Accept what is. This is one of twelve principles of the work I do. Accept what is. Three little words, such a big ask.
What is so difficult about acceptance? Well, us humans like certainty, we like routine. We like to think that we are in charge. We particularly dislike being out of control. Life, however, has other ideas. Life is change personified. Life is inconsistent, uncertain and upsetting. Life takes that cloak of being in control and throws it in our faces.
In this part of the world, South Africa, we are tested daily. Those of us who live here know too well the constant uncertainty that is called “load shedding”. Rolling power outages of 2.5 hours at a time between one and three times a day. We don’t have it every day, only when there is a shortage of generating power – don’t ask, maintenance issues, too much rain, wet coal, too cold, too hot – name the reason it makes no difference.
We have the schedules, we’ve downloaded the app, so we think we are in control. We think we can plan. That is the idea, of course but who can plan if you are given 15 minutes to sort things out? Who can plan if you don’t have a backup generator, inverter or solar power? You can’t. It is out of your control.
Even more frustrating is when you make the contingencies, have the backup and the lights stay on. Who would think that would be a bad thing?
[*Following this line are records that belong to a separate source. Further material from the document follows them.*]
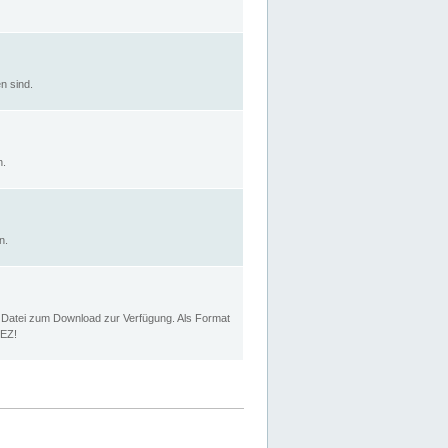
n sind.
n.
n.
p Datei zum Download zur Verfügung. Als Format
MEZ!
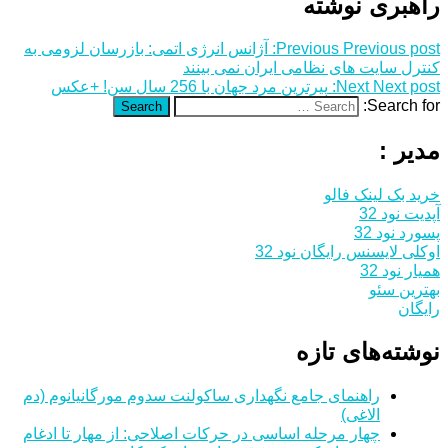
راهبری نوشته
Previous post:
Previous
آژانس انرژی اتمی: بازرسان لزومی به
کنترل سایت های نظامی ایران نمی بینند
Next post:
Next
پیرترین مرد جهان با 256 سال سن! +عکس
Search for:
Search
مدیر :
خرید بک لینک فالو
آپدیت نود 32
پسورد نود 32
اوکلی لایسنس رایگان نود 32
همیار نود 32
بهترین سئو
رایگان
نوشته‌های تازه
راهنمای جامع نگهداری ساکولنت سدوم مورگانیانوم (دم
الاغی)
چهار مرحله اساسی در حرکات اصلاحی: از مهار تا ادغام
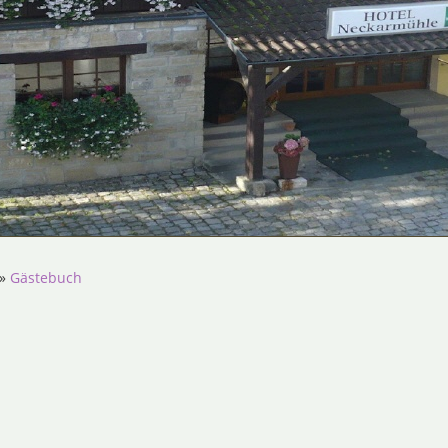
»
Gästebuch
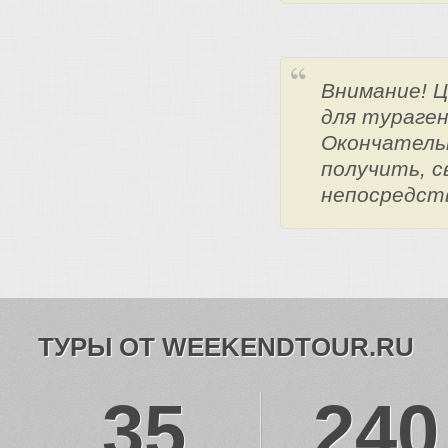
Внимание! 
для тураге
Окончатель
получить, с
непосредст
ТУРЫ ОТ WEEKENDTOUR.RU
35
240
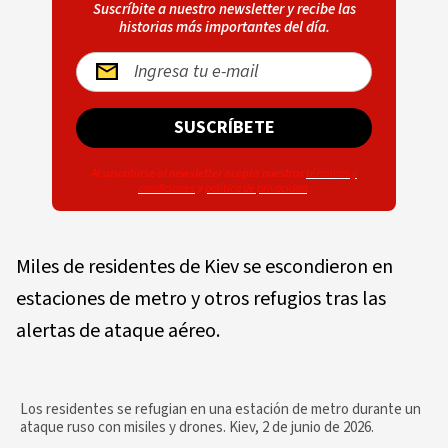
Suscríbite a nuestro newsletter y recibe las
historias más importantes del día.
SUSCRÍBETE
Al suscribirse al newsletter acepta nuestros
términos y
condiciones
y
política de privacidad
.
Miles de residentes de Kiev se escondieron en
estaciones de metro y otros refugios tras las
alertas de ataque aéreo.
Los residentes se refugian en una estación de metro durante un
ataque ruso con misiles y drones. Kiev, 2 de junio de 2026.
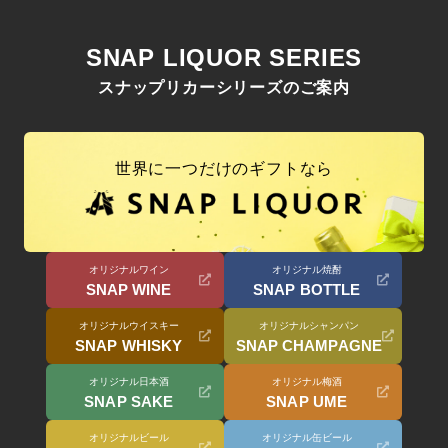
SNAP LIQUOR SERIES
スナップリカーシリーズのご案内
世界に一つだけのギフトなら
オリジナルワイン
オリジナル焼酎
SNAP WINE
SNAP BOTTLE
オリジナルウイスキー
オリジナルシャンパン
SNAP WHISKY
SNAP CHAMPAGNE
オリジナル日本酒
オリジナル梅酒
SNAP SAKE
SNAP UME
オリジナルビール
オリジナル缶ビール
It’s the wasted time, the unnecessary plan B, the scuppered supper menu that could have been. Stick to the damn schedule Eishkom! At least it would make us feel as if we have some agency.
But what can we do? Nothing. No Thing. We can rail. We can winge, and whine and moan. We can get super frustrated and frothily angry. Makes no difference.
Actually, it does. It makes me feel bad. The negative emotions rush through my body and put it on edge. So on top of no electrical power I have a powerless, whizzing, stress response.
“Accept what is”, whispers the zen master in my head. That’s all very well but learning to be more accepting is not easy. As Jon Kabat-Zinn says in his book Coming to Our Senses: Healing Ourselves and the World Through Mindfulness:
“Acceptance doesn’t, by any stretch of the imagination, mean passive resignation. Quite the opposite. It takes a huge amount of fortitude and motivation to accept what is — especially when you don’t like it” (p.407)
It does take determination and a good reason to accept what is. For me, in the long run, being more accepting is easier on my body, my mind and is better for my relationships.
That is not to say I can just do it. Resistance runs through my body like a jagged pole. I want to hang onto it. I want to swing from it. I want to kick and yell as I jump from it like an anti-gravity wall walking Trinity from the Matrix.
As I walk away, long black coat flapping in the wind and pulling metal splinters from my hands, I think, “Well that didn’t help and now I have metal splinters in my hands.”
What does help is a great deep breath in and whoosh of a breath out. Aaah. Better. Roundhouse kick to the pole, and on I saunter. Okay, I can acknowledge that I feel frustrated, angry, upset at whatever circumstances are playing out at that time. I just don’t need to hold on to those feelings and make them me. Do you hear that, metal pole?
Accepting what is is an ongoing process. Today it might be easier than it was yesterday or tomorrow but it is better for me and because of that I come back to it over and over again. WIth or without the metal splinters in my hands.